На лице Аледис было столько явного недоверия, что обе старухи, как только нагнали остальных, снова принялись увещевать ее.
— Смотри, девушка, — стала советовать ей та, что казалась побойчее, в то время как другая тут же начала поддакивать, еще не зная, что скажет ее подруга, — на твоем месте я бы вернулась в город и там подождала своего мужа. На дорогах очень опасно, особенно когда идет война и можно повсюду встретить солдат и офицеров. Нет властей, никто не охраняет дороги, и никто не боится наказания короля, занятого другими делами.
Аледис задумалась. Прятаться от рыцарей? Зачем? Все рыцари, приходившие в мастерскую к ее мужу, были вежливыми и почтительными по отношению к ней. Из уст многочисленных купцов, поставляющих сырье ее мужу, она никогда не слышала о грабежах и бесчинствах на дорогах графства.

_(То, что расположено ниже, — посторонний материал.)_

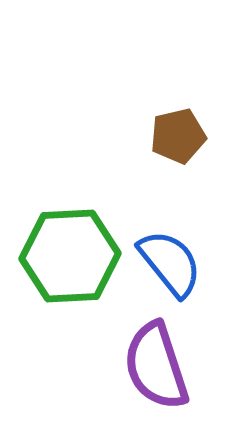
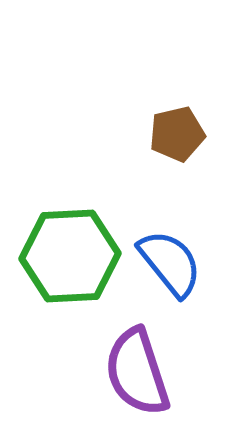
brown pentagon: moved 1 px left, 2 px up
purple semicircle: moved 19 px left, 6 px down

Наоборот, она узнала поразительные истории, которыми ее часто развлекали: о приключениях во время морских путешествий, о поездках в земли мавров или самые отдаленные города египетского султана. Муж рассказывал ей, что вот уже двести лет, как дороги Каталонии защищены законом и королем. И любой, кто посмеет совершить преступление на королевской дороге, будет наказан гораздо строже, чем если бы такое же преступление было совершено в другом месте. «Коммерция требует, чтобы на дорогах было спокойно! — восклицал Пау. — Как же мы сможем продавать наши товары по всей Каталонии, если король нам не обеспечит спокойствие?» Поучительным тоном, словно Аледис была ребенком, муж говорил ей, что еще две сотни лет назад Церковь проявила инициативу относительно безопасности на дорогах. Сначала были Уложения мира и спокойствия, продиктованные в синодах. Если кто-то преступал эти Уложения, его немедленно отлучали от Церкви. Епископы установили, что жители их графств и епископств не имели права нападать на своих неприятелей с девяти часов в субботу до первого часа в понедельник и в церковные праздники; кроме того, этот мир защищал священников, а также всех тех, кто шел в церковь или возвращался оттуда. Уложения, объяснял он Аледис, распространялись и защищали большое количество людей и их имущество: торговцев и сельскохозяйственных и транспортных животных, полевой инвентарь и дома крестьян, жителей сел, урожай, оливковые рощи, вино… Чуть позже король Педро распространил закон о мире на общественные дороги и установил, что тот, кто нарушит его, совершит преступление против его величества.
Аледис посмотрела на старух, которые, поджав губы и едва передвигая тощие ноги, шли вперед со своей ношей. Кто посмеет совершить преступление против его величества? Какой христианин рискнет стать отлученным от Церкви за нападение на человека на каталонской дороге? Неотступно думая об этом, Аледис не заметила, как крестьяне свернули на Сан-Андрес.
— Прощай, девушка, — сказали ей случайные попутчицы. — Послушай нас, старых женщин, — добавила одна из них. — Если ты решишься идти дальше, будь осторожной. Не заходи ни в селение, ни в город, которые встретятся на пути. Тебя могут увидеть и погнаться за тобой. Останавливайся только на фермах, и то, если увидишь там женщин и детей.